==== Data supplied ====
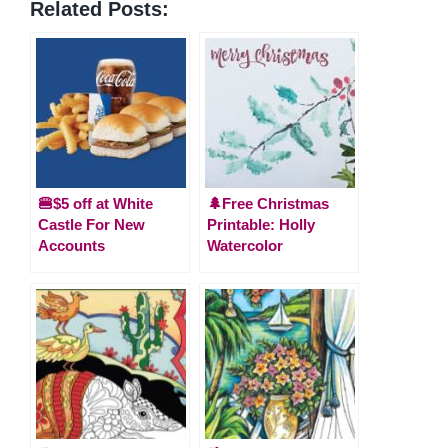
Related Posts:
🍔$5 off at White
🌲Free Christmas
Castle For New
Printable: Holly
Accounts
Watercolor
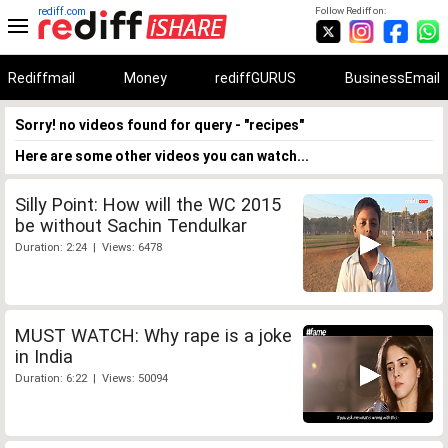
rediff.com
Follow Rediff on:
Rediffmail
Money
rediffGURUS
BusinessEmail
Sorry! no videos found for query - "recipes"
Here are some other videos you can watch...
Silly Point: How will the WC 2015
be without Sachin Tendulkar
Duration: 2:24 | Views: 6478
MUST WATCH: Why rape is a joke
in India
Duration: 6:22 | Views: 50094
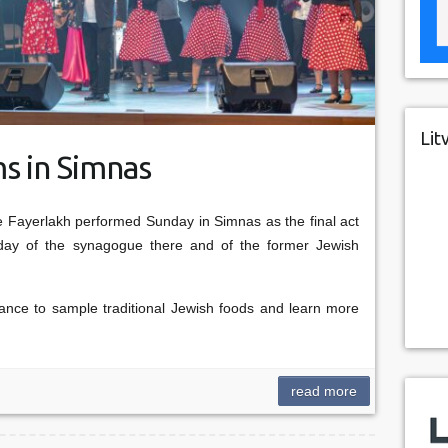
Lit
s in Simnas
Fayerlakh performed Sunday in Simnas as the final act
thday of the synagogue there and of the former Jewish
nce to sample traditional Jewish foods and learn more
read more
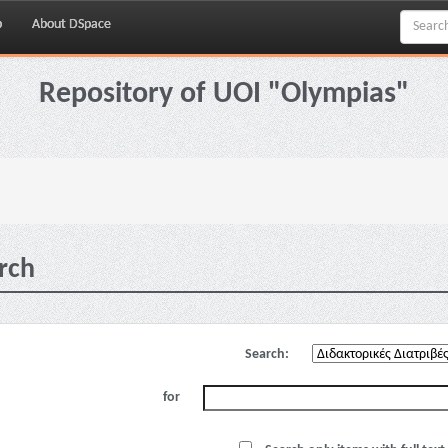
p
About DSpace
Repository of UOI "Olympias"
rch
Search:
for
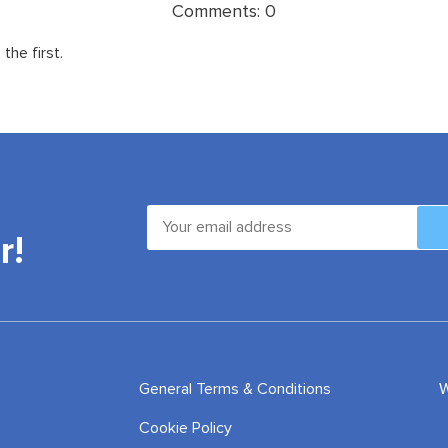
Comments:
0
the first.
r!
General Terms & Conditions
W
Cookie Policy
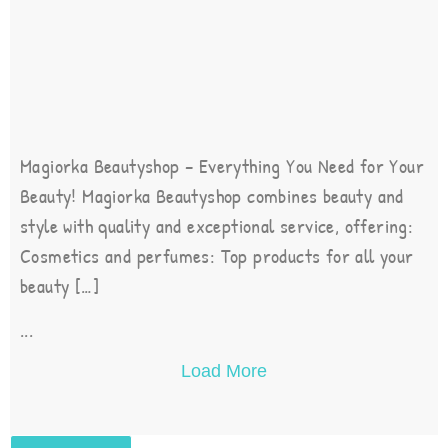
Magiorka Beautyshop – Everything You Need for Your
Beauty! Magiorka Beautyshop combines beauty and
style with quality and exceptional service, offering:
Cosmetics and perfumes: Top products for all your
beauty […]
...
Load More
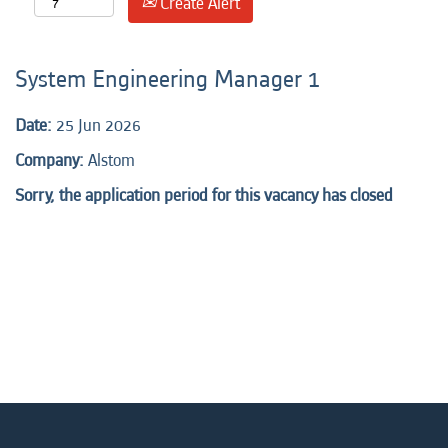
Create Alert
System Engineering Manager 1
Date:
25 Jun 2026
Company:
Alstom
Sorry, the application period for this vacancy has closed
====
Assignment >> An exact copy of all the entries is required, and it must contain no pictures.

Response area >>
Related Posts:
🍔$5 off at White
🌲Free Christmas
Castle For New
Printable: Holly
Accounts
Watercolor
rediff.com
Follow Rediff on:
Rediffmail
Money
rediffGURUS
BusinessEmail
Sorry! no videos found for query - "recipes"
Here are some other videos you can watch...
Silly Point: How will the WC 2015
be without Sachin Tendulkar
Duration: 2:24 | Views: 6478
MUST WATCH: Why rape is a joke
in India
Duration: 6:22 | Views: 50094
Lit
s in Simnas
Fayerlakh performed Sunday in Simnas as the final act
thday of the synagogue there and of the former Jewish
nce to sample traditional Jewish foods and learn more
read more
p
About DSpace
Repository of UOI "Olympias"
rch
Search:
for
Comments:
0
the first.
r!
General Terms & Conditions
W
Cookie Policy
Magiorka Beautyshop – Everything You Need for Your
Beauty! Magiorka Beautyshop combines beauty and
style with quality and exceptional service, offering:
Cosmetics and perfumes: Top products for all your
beauty […]
...
Load More
Create Alert
System Engineering Manager 1
Date:
25 Jun 2026
Company:
Alstom
Sorry, the application period for this vacancy has closed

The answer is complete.